▶ WHAT IS NEEDED
Please return every record exactly as written, leaving out the pictures.

───── ENTRIES SHOWN ─────

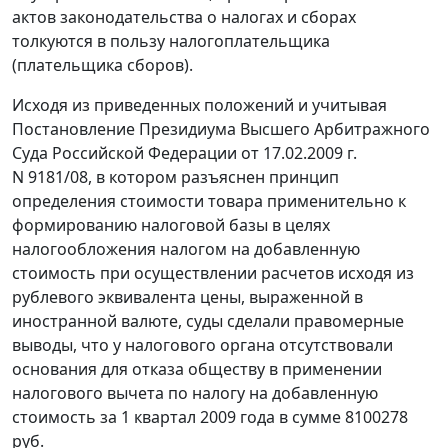
актов законодательства о налогах и сборах
толкуются в пользу налогоплательщика
(плательщика сборов).
Исходя из приведенных положений и учитывая
Постановление
Президиума Высшего Арбитражного
Суда Российской Федерации от 17.02.2009 г.
N 9181/08, в котором разъяснен принцип
определения стоимости товара применительно к
формированию налоговой базы в целях
налогообложения налогом на добавленную
стоимость при осуществлении расчетов исходя из
рублевого эквивалента цены, выраженной в
иностранной валюте, суды сделали правомерные
выводы, что у налогового органа отсутствовали
основания для отказа обществу в применении
налогового вычета по налогу на добавленную
стоимость за 1 квартал 2009 года в сумме 8100278
руб.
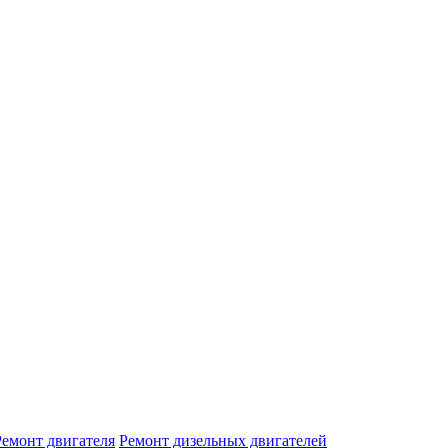
Ремонт двигателя
Ремонт дизельных двигателей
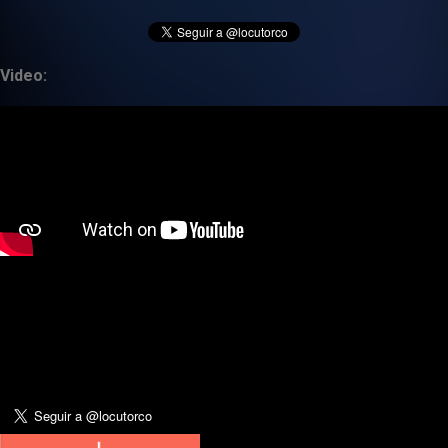
Video:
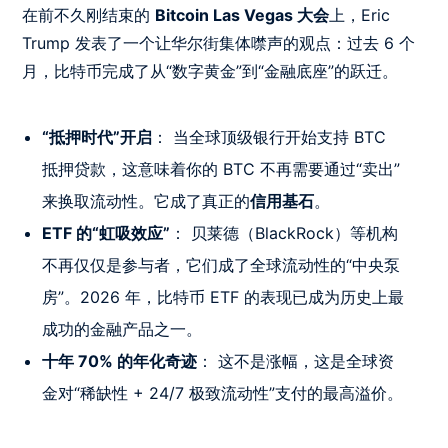
在前不久刚结束的
Bitcoin Las Vegas 大会
上，Eric
Trump 发表了一个让华尔街集体噤声的观点：过去 6 个
月，比特币完成了从“数字黄金”到“金融底座”的跃迁。
“抵押时代”开启
： 当全球顶级银行开始支持 BTC
抵押贷款，这意味着你的 BTC 不再需要通过“卖出”
来换取流动性。它成了真正的
信用基石
。
ETF 的“虹吸效应”
： 贝莱德（BlackRock）等机构
不再仅仅是参与者，它们成了全球流动性的“中央泵
房”。2026 年，比特币 ETF 的表现已成为历史上最
成功的金融产品之一。
十年 70% 的年化奇迹
： 这不是涨幅，这是全球资
金对“稀缺性 + 24/7 极致流动性”支付的最高溢价。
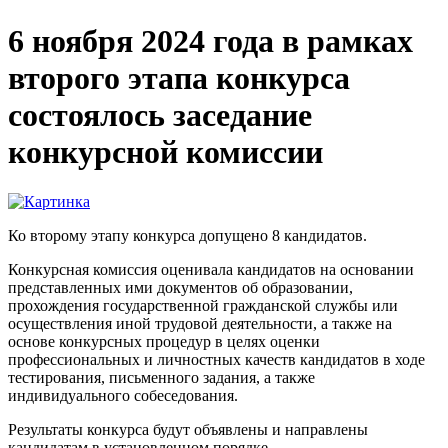
6 ноября 2024 года в рамках
второго этапа конкурса
состоялось заседание
конкурсной комиссии
Ко второму этапу конкурса допущено 8 кандидатов.
Конкурсная комиссия оценивала кандидатов на основании
представленных ими документов об образовании,
прохождения государственной гражданской службы или
осуществления иной трудовой деятельности, а также на
основе конкурсных процедур в целях оценки
профессиональных и личностных качеств кандидатов в ходе
тестирования, письменного задания, а также
индивидуального собеседования.
Результаты конкурса будут объявлены и направлены
кандидатам в установленном порядке.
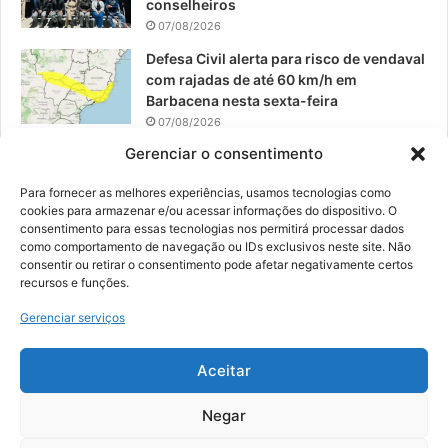
conselheiros
07/08/2026
Defesa Civil alerta para risco de vendaval
com rajadas de até 60 km/h em
Barbacena nesta sexta-feira
07/08/2026
Gerenciar o consentimento
EPCAR tem a melhor nota do IDEB no
Brasil no Ensino Médio
Para fornecer as melhores experiências, usamos tecnologias como
06/08/2026
cookies para armazenar e/ou acessar informações do dispositivo. O
consentimento para essas tecnologias nos permitirá processar dados
como comportamento de navegação ou IDs exclusivos neste site. Não
consentir ou retirar o consentimento pode afetar negativamente certos
recursos e funções.
© 2026, Todos os direitos reservados | Desenvolvido por:
Nowa
Gerenciar serviços
Digital Business
| Hospedado por:
NP Publicidade
Aceitar
Fale Conosco
Sobre Nós
Equipe
Política de Segurança e Privacidade
Política de Cookies (BR)
Negar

─────

▶ TASK RESPONSE
актов законодательства о налогах и сборах
толкуются в пользу налогоплательщика
(плательщика сборов).
Исходя из приведенных положений и учитывая
Постановление
Президиума Высшего Арбитражного
Суда Российской Федерации от 17.02.2009 г.
N 9181/08, в котором разъяснен принцип
определения стоимости товара применительно к
формированию налоговой базы в целях
налогообложения налогом на добавленную
стоимость при осуществлении расчетов исходя из
рублевого эквивалента цены, выраженной в
иностранной валюте, суды сделали правомерные
выводы, что у налогового органа отсутствовали
основания для отказа обществу в применении
налогового вычета по налогу на добавленную
стоимость за 1 квартал 2009 года в сумме 8100278
руб.
Ремонт двигателя
Ремонт дизельных двигателей
Video:
在前不久刚结束的
Bitcoin Las Vegas 大会
上，Eric
Trump 发表了一个让华尔街集体噤声的观点：过去 6 个
月，比特币完成了从“数字黄金”到“金融底座”的跃迁。
“抵押时代”开启
： 当全球顶级银行开始支持 BTC
抵押贷款，这意味着你的 BTC 不再需要通过“卖出”
来换取流动性。它成了真正的
信用基石
。
ETF 的“虹吸效应”
： 贝莱德（BlackRock）等机构
不再仅仅是参与者，它们成了全球流动性的“中央泵
房”。2026 年，比特币 ETF 的表现已成为历史上最
成功的金融产品之一。
十年 70% 的年化奇迹
： 这不是涨幅，这是全球资
金对“稀缺性 + 24/7 极致流动性”支付的最高溢价。
6 ноября 2024 года в рамках
второго этапа конкурса
состоялось заседание
конкурсной комиссии
Ко второму этапу конкурса допущено 8 кандидатов.
Конкурсная комиссия оценивала кандидатов на основании
представленных ими документов об образовании,
прохождения государственной гражданской службы или
осуществления иной трудовой деятельности, а также на
основе конкурсных процедур в целях оценки
профессиональных и личностных качеств кандидатов в ходе
тестирования, письменного задания, а также
индивидуального собеседования.
Результаты конкурса будут объявлены и направлены
кандидатам в установленном порядке.
conselheiros
07/08/2026
Defesa Civil alerta para risco de vendaval
com rajadas de até 60 km/h em
Barbacena nesta sexta-feira
07/08/2026
Gerenciar o consentimento
EPCAR tem a melhor nota do IDEB no
Brasil no Ensino Médio
Para fornecer as melhores experiências, usamos tecnologias como
06/08/2026
cookies para armazenar e/ou acessar informações do dispositivo. O
consentimento para essas tecnologias nos permitirá processar dados
como comportamento de navegação ou IDs exclusivos neste site. Não
consentir ou retirar o consentimento pode afetar negativamente certos
recursos e funções.
© 2026, Todos os direitos reservados | Desenvolvido por:
Nowa
Gerenciar serviços
Digital Business
| Hospedado por:
NP Publicidade
Aceitar
Fale Conosco
Sobre Nós
Equipe
Política de Segurança e Privacidade
Política de Cookies (BR)
Negar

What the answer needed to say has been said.